I'm also working against The Human Stain (starring Nicole Kidman and Anthony Hopkins). Although that film stays pretty close to the text of Philip Roth's novel, it involves some of the worst casting in the history of film, in my humble opinion. Stunningly beautiful Nicole Kidman is cast in the role of a down-and-out working class janitor, who becomes the love interest of the main character, in large part, because of her outcast status. And the very-white and very-British Anthony Hopkins is cast in the leading role of an ambiguously-raced professor and former boxer from New Jersey. Philip Roth, as many of you know, is one of the quintessential "American" authors of the "American" experience. And The Human Stain is, even more than some of his other novels, really about the "American" experience of race, politics, class, etc. Not to sound overly-nationalistic, but the decision to cast an Australian and an Englishman in the two leading roles was a bad call.

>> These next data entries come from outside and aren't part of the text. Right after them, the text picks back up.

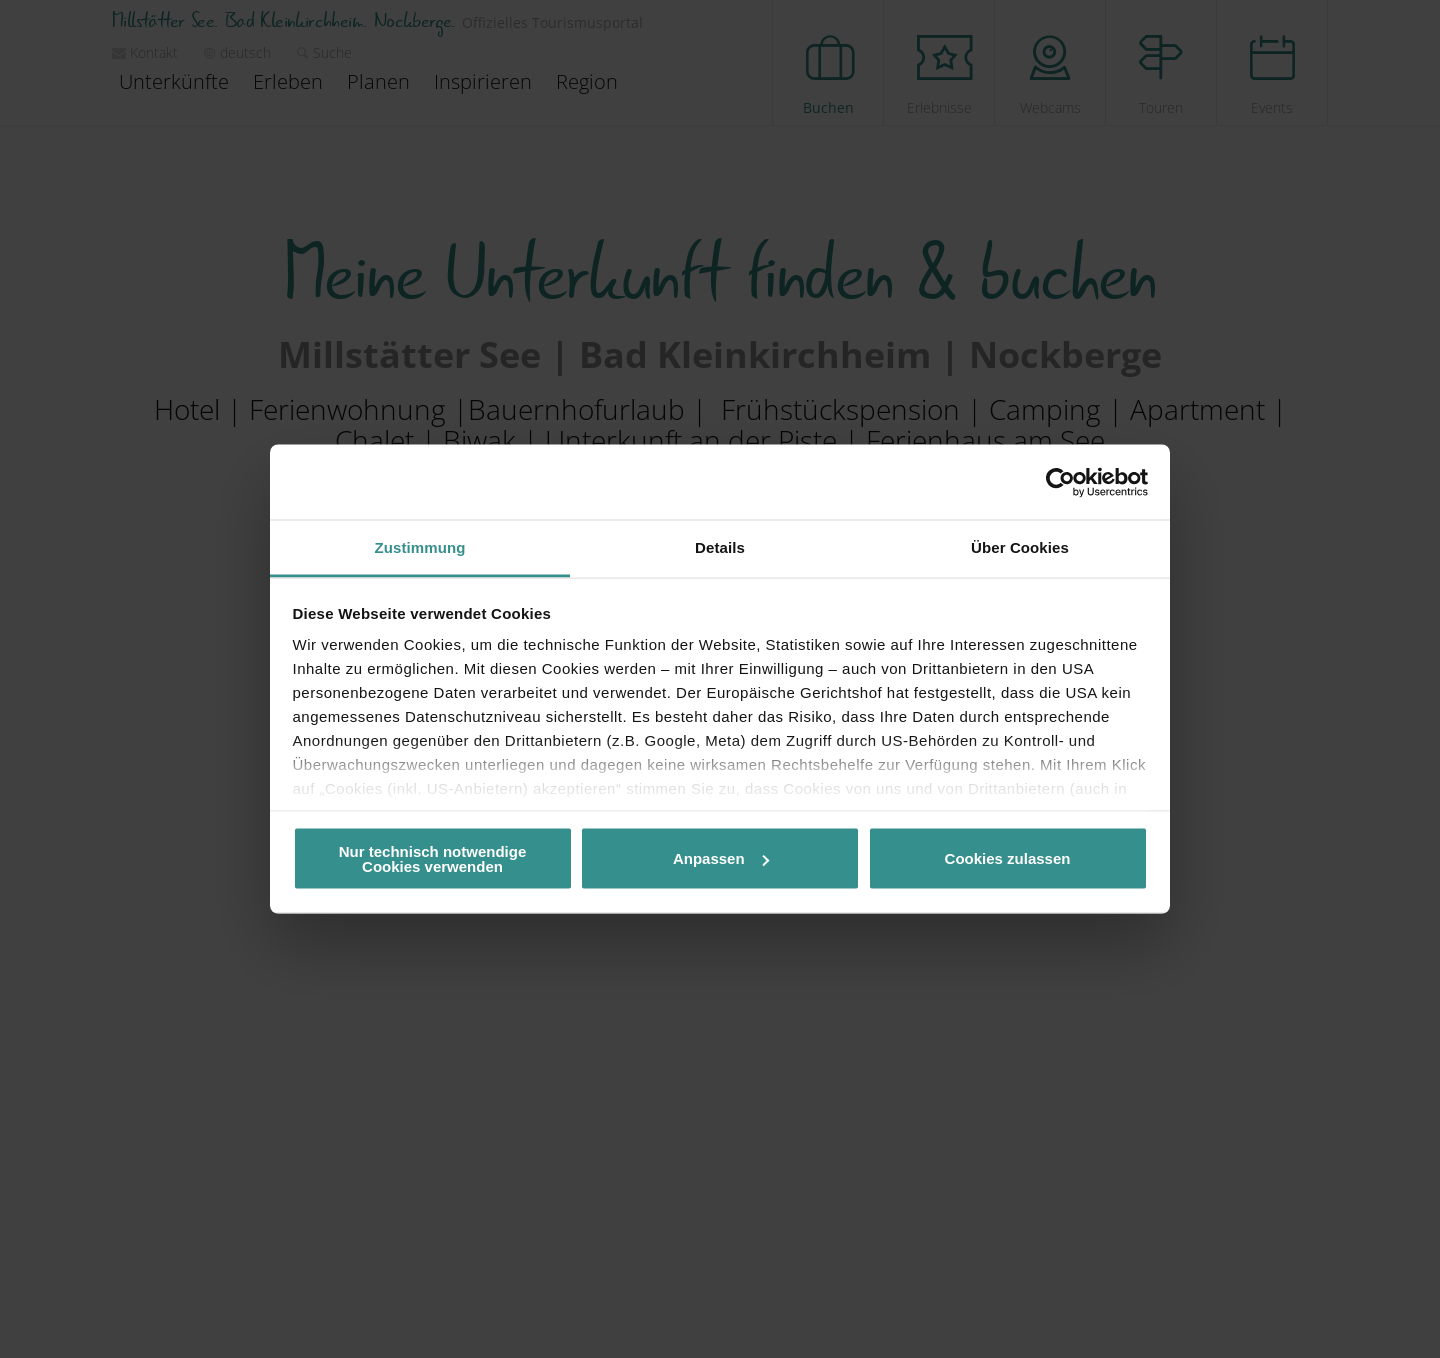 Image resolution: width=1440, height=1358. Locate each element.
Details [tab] (720, 547)
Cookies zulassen (1008, 858)
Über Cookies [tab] (1020, 547)
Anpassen (721, 858)
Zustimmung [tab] (420, 547)
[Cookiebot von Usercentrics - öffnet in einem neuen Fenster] (1060, 482)
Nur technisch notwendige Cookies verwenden (433, 858)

I don't think all film versions of literature are bad. I thought the 1992 version of Of Mice and Men was fantastic, as was the 1998 Fear and Loathing in Las Vegas. I'm sure there are plenty of other fine films out there. But when you are working against a bad one, it's really tough to overcome. For one thing, it is extremely difficult for students to let go of the specific images/people presented in the screen-versions, and I think that seriously handicaps their imagination, if not also their critical capacities. (I'll have to defer to my eminently insightful friends, Professors Grady and Vaught to comment more on the relationship between thought and image.) The problem, in the end, is that if your students have already seen these films, there is little you can do to effectively "correct" those impressions.
As the old saying goes, you can't unring a bell.